I got pregnant with Dahlia and serious nesting set in. We finished the basement to have extra playspace, but the trains just seemed to be in the way. So I dumped them unceremoniously in a mass grave of a Rubbermaid container and put them in a closet under the basement stairs. It was my hope that I could bring them out in a blizzard for a great day of play. And I did, but the boys were bored with them. They chose to make snow angels and play Wii instead. Then I knew that Thomas's day had come and gone in our house.

When I placed an ad on Craig's list, I was not expecting the overwhelming response I received. I got over 20 emails from people expressing interest--new members of the Thomas cult, wanting all the religious paraphernalia I possessed. Or just parents hoping to make their little darlings happy without paying full price.

...so the man stood and stood on our porch. But I didn't come down in price. I didn't have to. There were others lined up to buy them if he didn't. The man knew this. He pulled a wad of clean bills from his chinos and counted them off. "This will be a christmas present for my little boy," he said. A christmas present in July.

Monday, July 6, 2009

Mea Culpa: Or Confessions of a Guilt-Ridden Mama



The boys are up in Canada with their grandparents. And I am in a confessional mood this morning.

Here are my confessions:

1. It is partially my fault that the boys' trip to Ottawa with their grandmother took 12 hours instead of 2, because I didn't know that I could print the boarding passes instead of just the itineraries. Thus their seats were given to others while we waited for Natalie to arrive on her weather-delayed flight.
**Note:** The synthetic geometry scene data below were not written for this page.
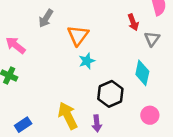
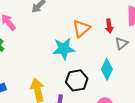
orange triangle: (78, 35) -> (81, 28), moved
cyan star: (87, 61) -> (64, 49), size x1.6

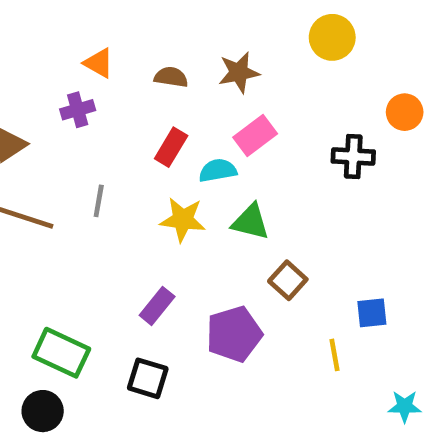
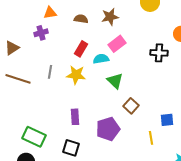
orange triangle: (99, 63) -> (50, 13), turned -40
yellow star: (183, 220) -> (76, 75), moved
green triangle: (250, 222) -> (115, 81), turned 30
purple rectangle: (157, 306) -> (75, 117), turned -42

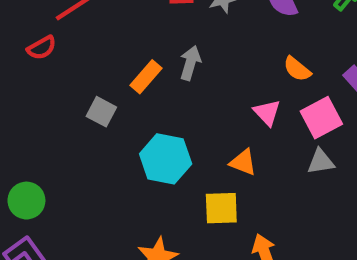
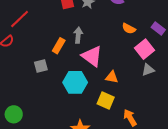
gray square: (101, 112) -> (41, 66), turned -32
pink triangle: (267, 112) -> (92, 56), moved, size x1.6
yellow square: (221, 208) -> (106, 100), turned 36

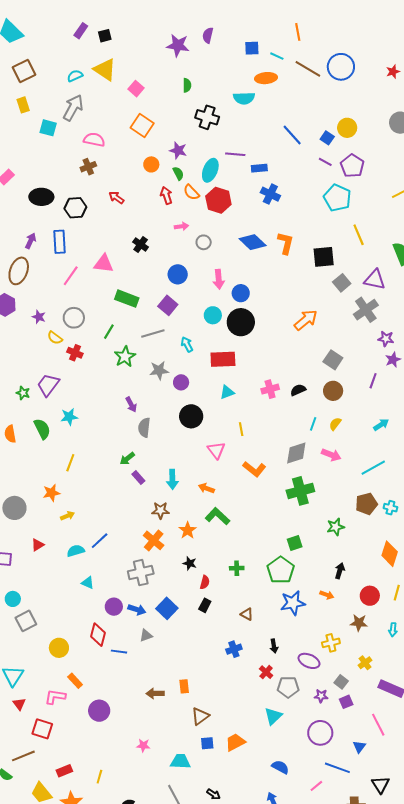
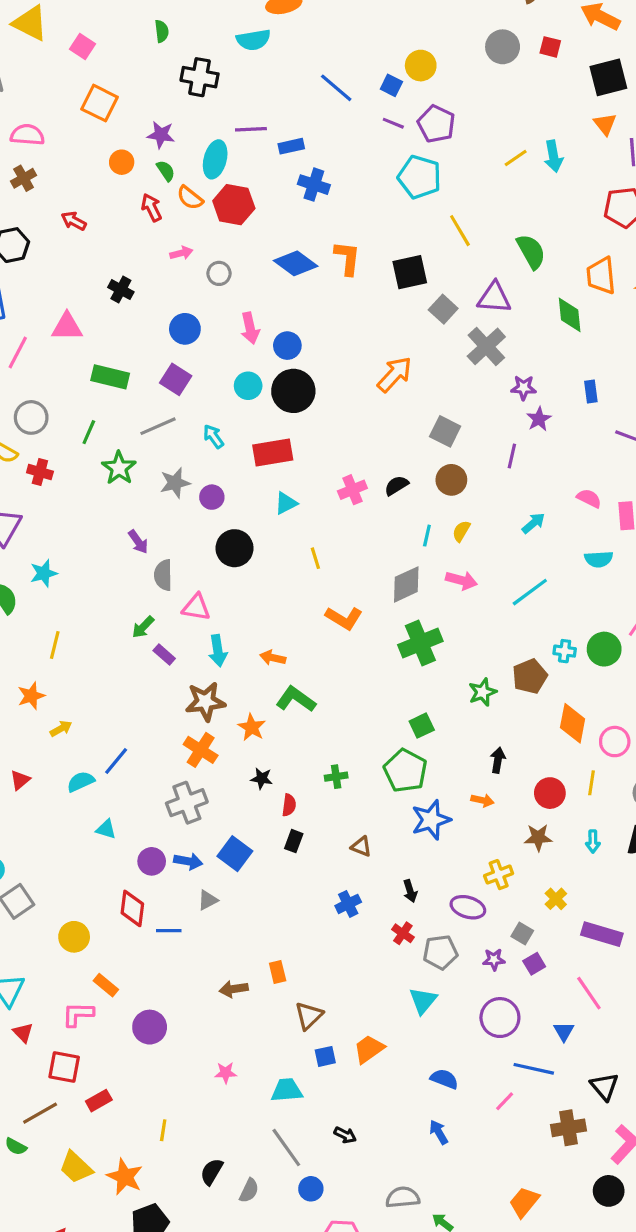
pink triangle: (216, 450) -> (196, 607), moved, turned -36
brown pentagon: (366, 504) -> (530, 676), moved
brown star: (160, 510) -> (205, 702), size x1.4
red rectangle: (64, 771) -> (99, 1101), moved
2. Alec didn't have a bag of things to do on the plane because he didn't pack one, and I didn't feel like packing one for him either because I assumed that Natalie would tell him stories on the short hour flight.

3. Last week I was on the toilet and Dahlia wandered out of the bathroom. The door to the basement had been shut when I went to do my business, but one of her brothers subsequently left it open and she decided to visit her brothers, but she can't fly or go down the stairs without help, and when I found her she was a crying heap at the bottom. And I was sure she'd broken her neck.

4. I picked her up despite a warning in my head that she may have a spinal injury. I picked her up and ran upstairs to call the pediatrician. She stopped crying in a minute or so. The pediatrician's aid said,
"Are the basement stairs carpeted?" Check.
"Can she move her arms and legs?" Check.
"Does she have any noticeable bumps or bruises on her head" No. Check.
"Did she lose consciousness?" No. Check.
"Ok, then just watch her. If she acts any different or throws up bring her in."

5. Then I went to work. I had to. I told Yenny to call me if Dahlia did anything different. I told her to check on her during her nap and not to let her sleep more than an hour. I told her to watch her like a hawk. And then I got in my Camry and drove away.


Epilogue: Thank goodness Dahlia was okay. No harm no foul. And the boys and their grandmother made it to Ottawa in one piece. But I like to think I've learned my lesson, then again, I'm not sure what lesson that is. Perhaps the moral of the story is to get off my keister even if my butt is in a sling.